### Exercise goal:
Only lines that contain the word "item" belong in the answer; copy them from the records below.
(Data extracts begins)
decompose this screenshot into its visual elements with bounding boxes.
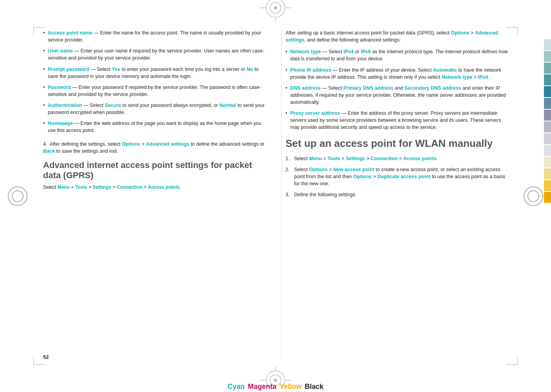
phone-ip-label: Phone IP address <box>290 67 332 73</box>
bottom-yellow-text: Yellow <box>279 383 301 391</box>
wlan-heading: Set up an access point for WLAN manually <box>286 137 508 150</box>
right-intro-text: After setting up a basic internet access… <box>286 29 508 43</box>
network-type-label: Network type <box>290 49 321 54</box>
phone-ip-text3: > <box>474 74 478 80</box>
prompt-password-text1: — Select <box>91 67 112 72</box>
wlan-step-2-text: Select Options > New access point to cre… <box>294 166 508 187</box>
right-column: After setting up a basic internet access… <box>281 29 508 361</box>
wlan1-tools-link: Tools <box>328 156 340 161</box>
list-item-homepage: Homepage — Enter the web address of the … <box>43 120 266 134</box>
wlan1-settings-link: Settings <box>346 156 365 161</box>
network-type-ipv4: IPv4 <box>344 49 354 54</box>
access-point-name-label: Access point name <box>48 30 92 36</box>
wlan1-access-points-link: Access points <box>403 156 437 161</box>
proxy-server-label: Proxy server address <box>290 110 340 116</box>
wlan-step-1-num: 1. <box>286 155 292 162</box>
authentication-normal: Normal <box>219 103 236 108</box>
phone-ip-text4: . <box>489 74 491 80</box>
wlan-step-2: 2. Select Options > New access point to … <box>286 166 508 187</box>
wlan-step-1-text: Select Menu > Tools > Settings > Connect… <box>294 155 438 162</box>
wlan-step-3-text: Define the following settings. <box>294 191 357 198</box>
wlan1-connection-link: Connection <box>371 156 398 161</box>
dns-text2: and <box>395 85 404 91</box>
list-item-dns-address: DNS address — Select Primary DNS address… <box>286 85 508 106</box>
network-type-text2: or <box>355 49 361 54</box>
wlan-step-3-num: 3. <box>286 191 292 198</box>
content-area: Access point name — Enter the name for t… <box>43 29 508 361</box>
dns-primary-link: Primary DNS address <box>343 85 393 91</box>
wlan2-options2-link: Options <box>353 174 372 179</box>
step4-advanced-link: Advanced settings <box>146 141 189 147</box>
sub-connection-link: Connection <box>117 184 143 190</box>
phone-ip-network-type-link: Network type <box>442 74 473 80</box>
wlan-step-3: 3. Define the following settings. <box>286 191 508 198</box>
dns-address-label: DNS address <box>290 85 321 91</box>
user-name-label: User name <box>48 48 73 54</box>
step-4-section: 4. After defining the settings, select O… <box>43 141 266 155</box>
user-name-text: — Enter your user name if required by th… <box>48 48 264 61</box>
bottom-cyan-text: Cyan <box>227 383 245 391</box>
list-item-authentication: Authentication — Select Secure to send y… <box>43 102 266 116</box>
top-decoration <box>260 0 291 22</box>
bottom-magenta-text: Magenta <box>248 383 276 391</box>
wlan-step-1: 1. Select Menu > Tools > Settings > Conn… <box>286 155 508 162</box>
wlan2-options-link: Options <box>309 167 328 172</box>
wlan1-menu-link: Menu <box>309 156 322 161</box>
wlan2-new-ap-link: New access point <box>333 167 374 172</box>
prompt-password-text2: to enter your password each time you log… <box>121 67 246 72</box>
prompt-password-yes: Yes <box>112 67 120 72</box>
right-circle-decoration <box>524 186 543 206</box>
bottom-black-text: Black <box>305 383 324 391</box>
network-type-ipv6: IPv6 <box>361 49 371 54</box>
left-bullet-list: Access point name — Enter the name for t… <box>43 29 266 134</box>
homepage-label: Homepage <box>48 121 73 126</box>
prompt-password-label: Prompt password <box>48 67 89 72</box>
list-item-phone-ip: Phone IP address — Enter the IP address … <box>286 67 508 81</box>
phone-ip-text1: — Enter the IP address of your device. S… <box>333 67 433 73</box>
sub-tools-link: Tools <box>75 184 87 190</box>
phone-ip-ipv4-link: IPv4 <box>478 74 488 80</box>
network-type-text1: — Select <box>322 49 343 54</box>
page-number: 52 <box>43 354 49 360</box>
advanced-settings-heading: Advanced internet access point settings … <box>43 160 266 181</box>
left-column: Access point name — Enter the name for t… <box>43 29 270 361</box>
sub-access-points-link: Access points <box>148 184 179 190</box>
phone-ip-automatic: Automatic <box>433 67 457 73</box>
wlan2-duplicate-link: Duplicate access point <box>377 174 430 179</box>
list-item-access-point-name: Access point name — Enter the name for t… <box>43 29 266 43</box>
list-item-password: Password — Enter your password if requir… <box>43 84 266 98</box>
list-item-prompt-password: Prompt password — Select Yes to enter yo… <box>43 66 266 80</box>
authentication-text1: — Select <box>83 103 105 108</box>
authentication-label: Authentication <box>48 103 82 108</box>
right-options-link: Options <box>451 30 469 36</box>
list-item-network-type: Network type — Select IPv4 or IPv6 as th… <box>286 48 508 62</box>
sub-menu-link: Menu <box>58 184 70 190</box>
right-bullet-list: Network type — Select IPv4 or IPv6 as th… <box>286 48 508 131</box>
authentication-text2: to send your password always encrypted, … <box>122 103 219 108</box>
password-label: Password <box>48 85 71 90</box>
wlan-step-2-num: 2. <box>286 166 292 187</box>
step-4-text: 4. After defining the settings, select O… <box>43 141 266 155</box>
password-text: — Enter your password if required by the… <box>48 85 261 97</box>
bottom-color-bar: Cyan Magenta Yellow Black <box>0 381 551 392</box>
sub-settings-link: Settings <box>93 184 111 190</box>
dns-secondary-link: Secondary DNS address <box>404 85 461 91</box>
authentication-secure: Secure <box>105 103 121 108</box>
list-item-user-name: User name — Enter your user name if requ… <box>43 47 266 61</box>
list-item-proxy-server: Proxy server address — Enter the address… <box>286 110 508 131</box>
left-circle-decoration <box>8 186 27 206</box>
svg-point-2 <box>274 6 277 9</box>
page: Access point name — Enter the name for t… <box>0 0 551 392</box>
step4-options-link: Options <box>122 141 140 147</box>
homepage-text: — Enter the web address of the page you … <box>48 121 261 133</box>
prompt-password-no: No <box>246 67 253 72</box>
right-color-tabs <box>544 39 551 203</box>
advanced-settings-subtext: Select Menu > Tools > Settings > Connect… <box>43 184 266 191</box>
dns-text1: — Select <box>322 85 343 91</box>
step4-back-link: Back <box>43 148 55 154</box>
(Data extracts ends)
### Expected answer:
list-item-homepage: Homepage — Enter the web address of the … <box>43 120 266 134</box>
list-item-dns-address: DNS address — Select Primary DNS address… <box>286 85 508 106</box>
list-item-authentication: Authentication — Select Secure to send y… <box>43 102 266 116</box>
list-item-phone-ip: Phone IP address — Enter the IP address … <box>286 67 508 81</box>
list-item-access-point-name: Access point name — Enter the name for t… <box>43 29 266 43</box>
list-item-password: Password — Enter your password if requir… <box>43 84 266 98</box>
list-item-prompt-password: Prompt password — Select Yes to enter yo… <box>43 66 266 80</box>
list-item-network-type: Network type — Select IPv4 or IPv6 as th… <box>286 48 508 62</box>
list-item-user-name: User name — Enter your user name if requ… <box>43 47 266 61</box>
list-item-proxy-server: Proxy server address — Enter the address… <box>286 110 508 131</box>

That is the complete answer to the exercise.